12
votes

I have explored the definitions of T-trees and B-/B+ trees. From papers on the web I understand that B-trees perform better in hierarchical memory, such as disk drives and cached memory.

What I can not understand is why T-trees were/are used even for flat memory?

They are advertised as space efficient alternative to AVL trees.

In the worst case, all leaf nodes of a T-tree contain just one element and all internal nodes contain the minimum amount allowed, which is close to full. This means that on average only half of the allocated space is utilized. Unless I am mistaken, this is the same utilization as the worst case of B-trees, when the nodes of a B-tree are half full.

Assuming that both trees store the keys locally in the nodes, but use pointers to refer to the records, the only difference is that B-trees have to store pointers for each of the branches. This would generally cause up to 50% overhead or less (over T-trees), depending on the size of the keys. In fact, this is close to the overhead expected in AVL trees, assuming no parent pointer, records embedded in the nodes, keys embedded in the records. Is this the expected efficiency gain that prevents us from using B-trees instead?

T-trees are usually implemented on top of AVL trees. AVL trees are more balanced than B-trees.

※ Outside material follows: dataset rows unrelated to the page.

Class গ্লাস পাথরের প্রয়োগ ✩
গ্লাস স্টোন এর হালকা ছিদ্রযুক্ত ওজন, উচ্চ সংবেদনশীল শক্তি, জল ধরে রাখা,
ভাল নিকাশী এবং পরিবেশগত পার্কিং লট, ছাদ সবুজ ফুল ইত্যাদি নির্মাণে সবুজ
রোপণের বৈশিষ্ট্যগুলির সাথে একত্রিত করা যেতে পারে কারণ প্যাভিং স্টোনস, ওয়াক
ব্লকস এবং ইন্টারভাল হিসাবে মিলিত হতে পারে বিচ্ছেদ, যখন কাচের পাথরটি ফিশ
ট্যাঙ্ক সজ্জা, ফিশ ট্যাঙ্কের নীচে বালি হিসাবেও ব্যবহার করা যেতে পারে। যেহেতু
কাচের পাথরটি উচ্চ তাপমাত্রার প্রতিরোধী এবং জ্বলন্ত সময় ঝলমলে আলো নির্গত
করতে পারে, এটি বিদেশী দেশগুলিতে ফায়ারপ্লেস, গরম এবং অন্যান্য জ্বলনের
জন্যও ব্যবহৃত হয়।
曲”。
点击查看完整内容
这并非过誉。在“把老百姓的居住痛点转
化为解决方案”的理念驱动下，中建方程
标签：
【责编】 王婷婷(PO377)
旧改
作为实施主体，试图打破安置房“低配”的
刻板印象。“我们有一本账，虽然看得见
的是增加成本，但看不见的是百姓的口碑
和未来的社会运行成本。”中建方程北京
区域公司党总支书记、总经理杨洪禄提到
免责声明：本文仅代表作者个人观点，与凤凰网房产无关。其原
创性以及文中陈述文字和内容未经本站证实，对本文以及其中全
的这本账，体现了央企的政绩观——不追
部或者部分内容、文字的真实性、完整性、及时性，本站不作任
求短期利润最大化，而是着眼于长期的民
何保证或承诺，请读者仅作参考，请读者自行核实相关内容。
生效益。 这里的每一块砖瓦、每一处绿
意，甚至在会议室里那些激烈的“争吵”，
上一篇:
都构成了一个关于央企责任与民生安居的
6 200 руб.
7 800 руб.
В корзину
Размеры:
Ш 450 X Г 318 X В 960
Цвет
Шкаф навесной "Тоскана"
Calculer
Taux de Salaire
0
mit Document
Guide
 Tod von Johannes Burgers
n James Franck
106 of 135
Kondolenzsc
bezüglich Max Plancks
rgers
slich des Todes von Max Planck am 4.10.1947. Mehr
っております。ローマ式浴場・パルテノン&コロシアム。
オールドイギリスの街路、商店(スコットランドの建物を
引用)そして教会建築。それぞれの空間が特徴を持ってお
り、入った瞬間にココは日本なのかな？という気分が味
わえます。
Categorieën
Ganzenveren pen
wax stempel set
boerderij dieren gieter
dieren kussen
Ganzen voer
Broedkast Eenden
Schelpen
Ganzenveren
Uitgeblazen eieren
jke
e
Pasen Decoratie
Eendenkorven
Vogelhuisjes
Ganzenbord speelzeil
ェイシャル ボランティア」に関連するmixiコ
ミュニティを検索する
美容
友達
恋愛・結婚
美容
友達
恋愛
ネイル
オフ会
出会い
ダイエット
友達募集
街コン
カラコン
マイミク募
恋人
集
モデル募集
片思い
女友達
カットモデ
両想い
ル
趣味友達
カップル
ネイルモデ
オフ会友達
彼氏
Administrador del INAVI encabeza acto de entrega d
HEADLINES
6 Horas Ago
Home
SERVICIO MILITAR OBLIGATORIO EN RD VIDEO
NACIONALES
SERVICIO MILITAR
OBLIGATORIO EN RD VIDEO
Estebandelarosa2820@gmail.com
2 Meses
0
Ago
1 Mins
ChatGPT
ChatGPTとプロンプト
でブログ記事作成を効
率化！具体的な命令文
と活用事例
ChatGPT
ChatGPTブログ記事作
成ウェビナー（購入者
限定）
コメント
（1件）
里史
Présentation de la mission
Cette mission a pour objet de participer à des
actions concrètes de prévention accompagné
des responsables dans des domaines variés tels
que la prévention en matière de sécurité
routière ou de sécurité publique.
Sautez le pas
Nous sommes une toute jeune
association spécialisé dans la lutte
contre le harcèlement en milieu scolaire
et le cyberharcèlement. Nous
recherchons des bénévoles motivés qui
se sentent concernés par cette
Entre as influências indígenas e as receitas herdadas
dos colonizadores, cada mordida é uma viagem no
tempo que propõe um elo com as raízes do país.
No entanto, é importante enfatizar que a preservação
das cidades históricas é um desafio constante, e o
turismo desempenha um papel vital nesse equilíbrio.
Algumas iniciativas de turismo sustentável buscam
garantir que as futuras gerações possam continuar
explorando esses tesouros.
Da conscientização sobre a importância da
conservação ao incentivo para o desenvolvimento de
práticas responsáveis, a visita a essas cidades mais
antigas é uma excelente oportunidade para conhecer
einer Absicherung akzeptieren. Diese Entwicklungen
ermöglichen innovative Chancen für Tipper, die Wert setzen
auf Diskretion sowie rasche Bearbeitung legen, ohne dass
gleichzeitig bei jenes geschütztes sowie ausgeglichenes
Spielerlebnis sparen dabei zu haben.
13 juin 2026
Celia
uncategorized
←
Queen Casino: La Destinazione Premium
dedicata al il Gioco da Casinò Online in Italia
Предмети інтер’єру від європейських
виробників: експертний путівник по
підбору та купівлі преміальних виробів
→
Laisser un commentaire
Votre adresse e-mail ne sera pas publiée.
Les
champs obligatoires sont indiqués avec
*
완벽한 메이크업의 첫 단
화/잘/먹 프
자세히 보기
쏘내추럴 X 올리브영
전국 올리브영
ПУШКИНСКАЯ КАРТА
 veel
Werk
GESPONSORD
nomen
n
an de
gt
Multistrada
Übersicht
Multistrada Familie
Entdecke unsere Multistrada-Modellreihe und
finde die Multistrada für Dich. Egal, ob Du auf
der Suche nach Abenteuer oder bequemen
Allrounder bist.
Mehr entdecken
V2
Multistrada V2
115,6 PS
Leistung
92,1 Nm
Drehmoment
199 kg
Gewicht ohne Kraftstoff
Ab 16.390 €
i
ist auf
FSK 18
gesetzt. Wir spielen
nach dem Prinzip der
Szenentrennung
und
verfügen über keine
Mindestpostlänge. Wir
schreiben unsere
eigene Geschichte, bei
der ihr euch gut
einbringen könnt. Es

Can this be connected with the application of T-trees?

2

2 Answers

3
votes

I can give you a personal story that covers half of the answer, that is, why I wrote some Pascal code to program B+ trees some 18 years ago.

my target system was a PC with two disk drives, I had to store an index on non volatile memory and I wanted to understand better what I was learning at university. I was very dissatisfied with the performance of a commercial package, probably DBase III, or some Fox product, I can't remember.

anyhow: I needed these operations:

  • lookup
  • insertion
  • deletion
  • next item
  • previous item

  • maximum size of index was not known

  • so data had to reside on disk
  • each access to the support had high cost
  • reading a whole block cost the same as reading one byte

B+-trees made that small slow PC really fly through the data!

the leafs had two extra pointers so they formed a doubly linked list, for sequential searches.

2
votes

In reality the difference lies in the system you use. As my tutor in university commented it : if your problem lies in memory shortage, or in hdd shortage will determine which tree and in which implementation you will use. Most probably it will be B+ tree.

Because there are hundreds of implementations, for instance with 2direction queue and one directional queues where you need to loop thought elements, and also there are multiple ways to store the index and retrieve it will determine the real cons and mins of any implementation.